I hope you don't teach any sort of science class, because this is not how plastics work. Heat is its enemy, but for different reasons. Polymer is another word for plastic, so if the polymers came out we would be left with air


----------



## Fantomasz (Aug 15, 2001)

*Re: Eos has a Plastic Trunk Lid (Furiator)*

at least will not rust http://****************.com/smile/emthup.gif


----------



## Nurendra (Feb 6, 2001)

*Re: Eos has a Plastic Trunk Lid (ryansux)*


_Quote, originally posted by *ryansux* »_Is it possible that it is metal framed and plastic covered? Audi has a plastic trunklid on the A4 cab and one reason for this is so the radio antenna can be located under the trunk lid as well as being lighter so it's easier to move. 

Something like that, all the antennas are concealed under the trunk lid.


----------



## WolfsburgerMitFries (Jul 4, 2005)

*Re: Eos has a Plastic Trunk Lid (Nurendra)*

Yeah, I think I see why plastic was chosen now....at least there's no visible antennas to ugly up the car, and these new "fin" looking antennas like BMW is using are not attractive.










_Modified by WolfsburgerMitFries at 8:24 PM 6-25-2006_


----------



## BigFoot-74205 (Jan 26, 2006)

^ That's a cool picture, thanks for posting it.


----------



## SoftballBud31 (Apr 26, 2006)

*Re: (BigFoot-74205)*

I think this has all been cleared up know. We have an Eos here today for Sales training, and the trunk was covered. Yes, the outer painted piece is in fact plastic. The early versions seen at some auto shows did have a metal lid. The problem is with the antenna located in the deck lid, the outer metal panel created problems with reception.
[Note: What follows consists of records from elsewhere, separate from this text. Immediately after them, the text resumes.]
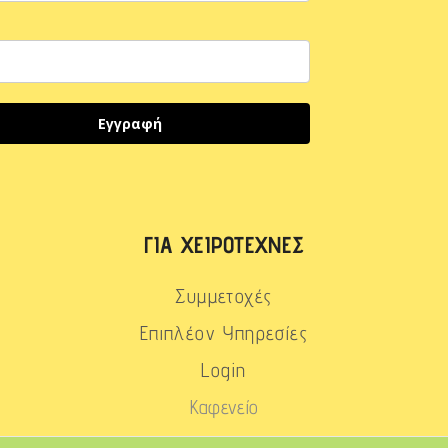
Εγγραφή
ΓΙΑ ΧΕΙΡΟΤΈΧΝΕΣ
Συμμετοχές
Επιπλέον Υπηρεσίες
Login
Καφενείο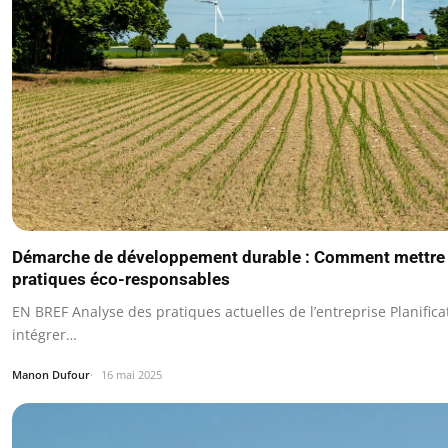
Démarche de développement durable : Comment mettre 
pratiques éco-responsables
EN BREF Analyse des pratiques actuelles de l’entreprise Planifica
intégrer…
Manon Dufour
16 mai 2025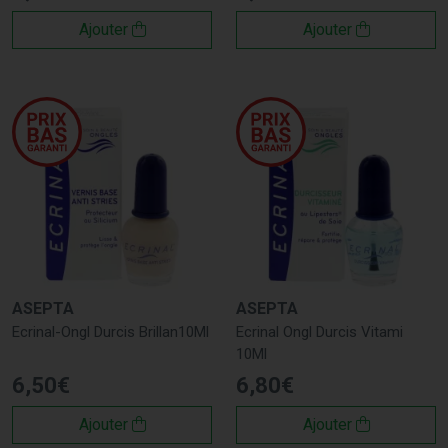
Ajouter
Ajouter
ASEPTA
ASEPTA
Ecrinal-Ongl Durcis Brillan10Ml
Ecrinal Ongl Durcis Vitami
10Ml
6
,
50
€
6
,
80
€
Ajouter
Ajouter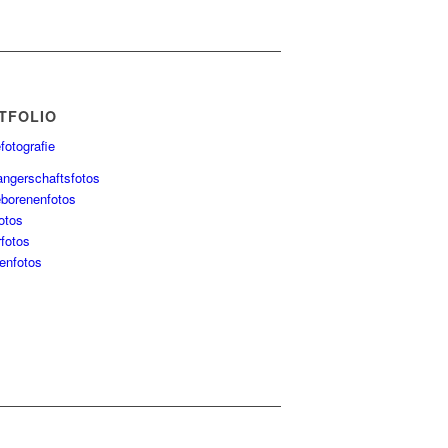
TFOLIO
fotografie
ngerschaftsfotos
borenenfotos
otos
rfotos
ienfotos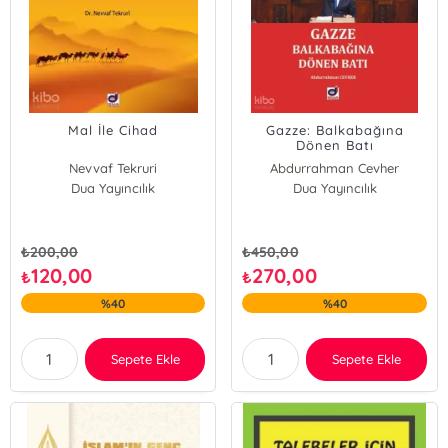
Mal İle Cihad
Gazze: Balkabağına
Dönen Batı
Nevvaf Tekruri
Abdurrahman Cevher
Dua Yayıncılık
Dua Yayıncılık
₺
200,00
₺
450,00
120,00
270,00
₺
₺
%40
%40
Sepete Ekle
Sepete Ekle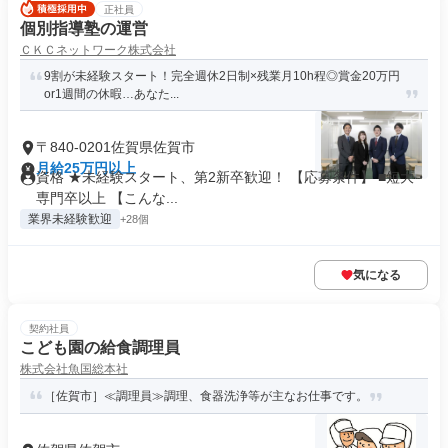
正社員
個別指導塾の運営
ＣＫＣネットワーク株式会社
9割が未経験スタート！完全週休2日制×残業月10h程◎賞金20万円
or1週間の休暇…あなた...
〒840-0201佐賀県佐賀市
月給25万円以上
資格 ★未経験スタート、第2新卒歓迎！ 【応募条件】 ■短大・
専門卒以上 【こんな...
業界未経験歓迎
+28個
気になる
契約社員
こども園の給食調理員
株式会社魚国総本社
［佐賀市］≪調理員≫調理、食器洗浄等が主なお仕事です。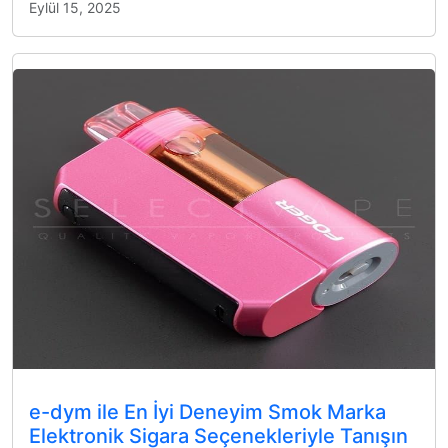
Eylül 15, 2025
e-dym ile En İyi Deneyim Smok Marka
Elektronik Sigara Seçenekleriyle Tanışın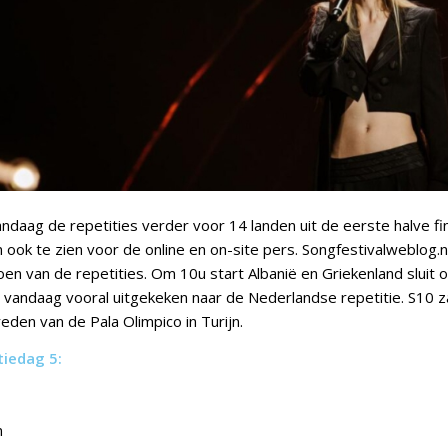
andaag de repetities verder voor 14 landen uit de eerste halve fi
 ook te zien voor de online en on-site pers. Songfestivalweblog.nl 
oen van de repetities. Om 10u start Albanië en Griekenland sluit
t vandaag vooral uitgekeken naar de Nederlandse repetitie. S10 
eden van de Pala Olimpico in Turijn.
iedag 5:
n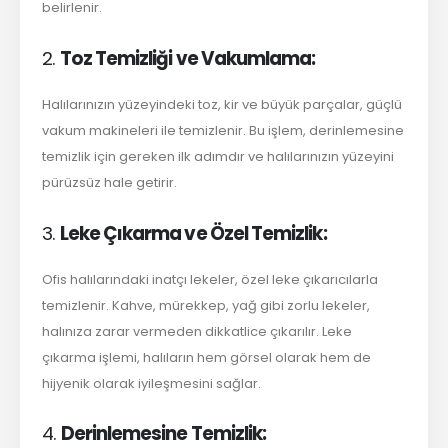
belirlenir.
2.
Toz Temizliği ve Vakumlama:
Halılarınızın yüzeyindeki toz, kir ve büyük parçalar, güçlü
vakum makineleri ile temizlenir. Bu işlem, derinlemesine
temizlik için gereken ilk adımdır ve halılarınızın yüzeyini
pürüzsüz hale getirir.
3.
Leke Çıkarma ve Özel Temizlik:
Ofis halılarındaki inatçı lekeler, özel leke çıkarıcılarla
temizlenir. Kahve, mürekkep, yağ gibi zorlu lekeler,
halınıza zarar vermeden dikkatlice çıkarılır. Leke
çıkarma işlemi, halıların hem görsel olarak hem de
hijyenik olarak iyileşmesini sağlar.
4.
Derinlemesine Temizlik: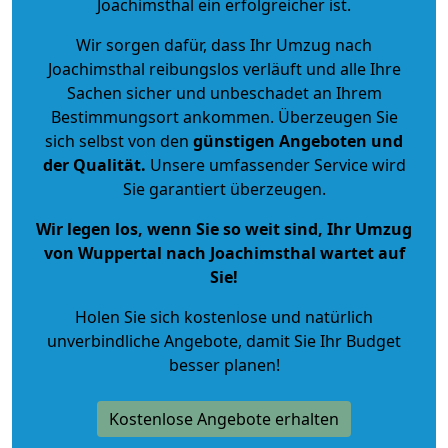
Joachimsthal ein erfolgreicher ist.
Wir sorgen dafür, dass Ihr Umzug nach
Joachimsthal reibungslos verläuft und alle Ihre
Sachen sicher und unbeschadet an Ihrem
Bestimmungsort ankommen. Überzeugen Sie
sich selbst von den
günstigen Angeboten und
der Qualität
.
Unsere umfassender Service wird
Sie garantiert überzeugen.
Wir legen los, wenn Sie so weit sind, Ihr Umzug
von Wuppertal nach Joachimsthal wartet auf
Sie!
Holen Sie sich kostenlose und natürlich
unverbindliche Angebote
, damit Sie Ihr Budget
besser planen!
Kostenlose Angebote erhalten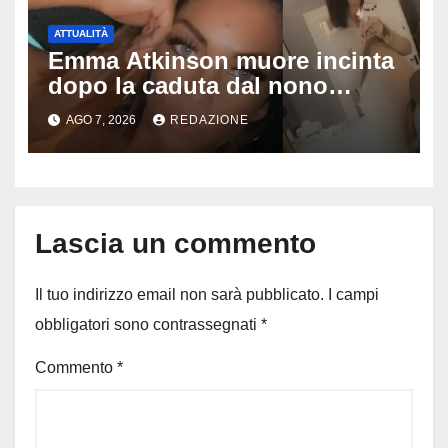
ATTUALITÀ
Emma Atkinson muore incinta
dopo la caduta dal nono
piano: la figlia nasce 30 minuti
AGO 7, 2026
REDAZIONE
dopo e sta bene
Lascia un commento
Il tuo indirizzo email non sarà pubblicato.
I campi
obbligatori sono contrassegnati
*
Commento
*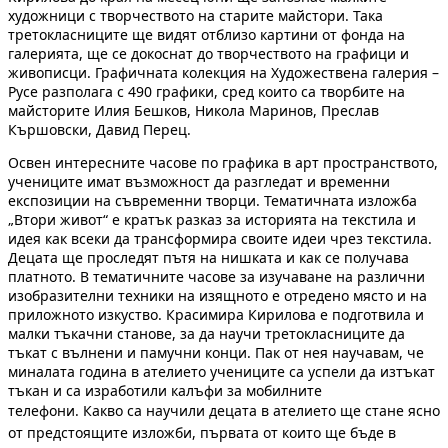
художници с творчеството на старите майстори. Така
третокласниците ще видят отблизо картини от фонда на
галерията, ще се докоснат до творчеството на графици и
живописци. Графичната колекция на Художествена галерия –
Русе разполага с 490 графики, сред които са творбите на
майсторите Илия Бешков, Никола Маринов, Преслав
Кършовски, Давид Перец.
Освен интересните часове по графика в арт пространството,
учениците имат възможност да разгледат и временни
експозиции на съвременни творци. Тематичната изложба
„Втори живот“ е кратък разказ за историята на текстила и
идея как всеки да трансформира своите идеи чрез текстила.
Децата ще проследят пътя на нишката и как се получава
платното. В тематичните часове за изучаване на различни
изобразителни техники на изящното е отредено място и на
приложното изкуство. Красимира Кирилова е подготвила и
малки тъкачни станове, за да научи третокласниците да
тъкат с вълнени и памучни конци. Пак от нея научавам, че
миналата година в ателието учениците са успели да изтъкат
тъкан и са изработили калъфи за мобилните
телефони.
Какво са научили децата в ателието ще стане ясно
от предстоящите изложби, първата от които ще бъде в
That is why they decided to go plastic. 
BTW, the car looks awesome, esp with the top down!!


----------



## WolfsburgerMitFries (Jul 4, 2005)

*Re: (SoftballBud31)*

Was the individual program broght up by anyone as part of your sales training?


----------



## JML (Jun 19, 2000)

*Re: (WolfsburgerMitFries)*

While we're at it, does the production model Eos come with the Golf-style cruise control switches (integrated into the indicator/high beam handle) or the Passat-style (separate cruise control handle)?


----------



## chrisco2001 (Mar 18, 2006)

*Re: Eos has a Plastic Trunk Lid (WolfsburgerMitFries)*

The trunk lid is made of a composite instead of steal because that is where the radio/sat antenna is located. Steal would mask the waves, hence the composite trunk.


----------



## aflaedge (Jun 27, 2006)

*Re: Eos has a Plastic Trunk Lid (chrisco2001)*

Here's a link that gives a little bit of background on the plastic trunk
http://www.netcomposites.com/news.asp?3625


----------



## WolfsburgerMitFries (Jul 4, 2005)

*Re: (JML)*

JML I don't know if this helps or not but I did find this picture of a US spec dashboard and I think Its got a seperate/dedicated cruise stalk. Sadly, the owner of the photo does not make a high resolution shot available.
http://www.flickr.com/photos/giorgios/92471545/


----------



## 20VConvBug (Jan 16, 2004)

*Re: (WolfsburgerMitFries)*

The Porsche Type 997 911 Turbo has plastic fenders, too. I'll have to look it up, but it's either the same weight or 200 pounds lighter than the outgoing 996 Turbo.


----------



## northvw (Jul 14, 2006)

*Who is on First?*

Plastic trunk lids are nothing new. My Honda 600 car - the predecessor to the Civic (1972) had a plastic trunk lid. I know because







some high school kids tipped it over on its roof while I was parked near their school and the only damage was a crack to my trunk lid which was easilly repaired or replaced.


----------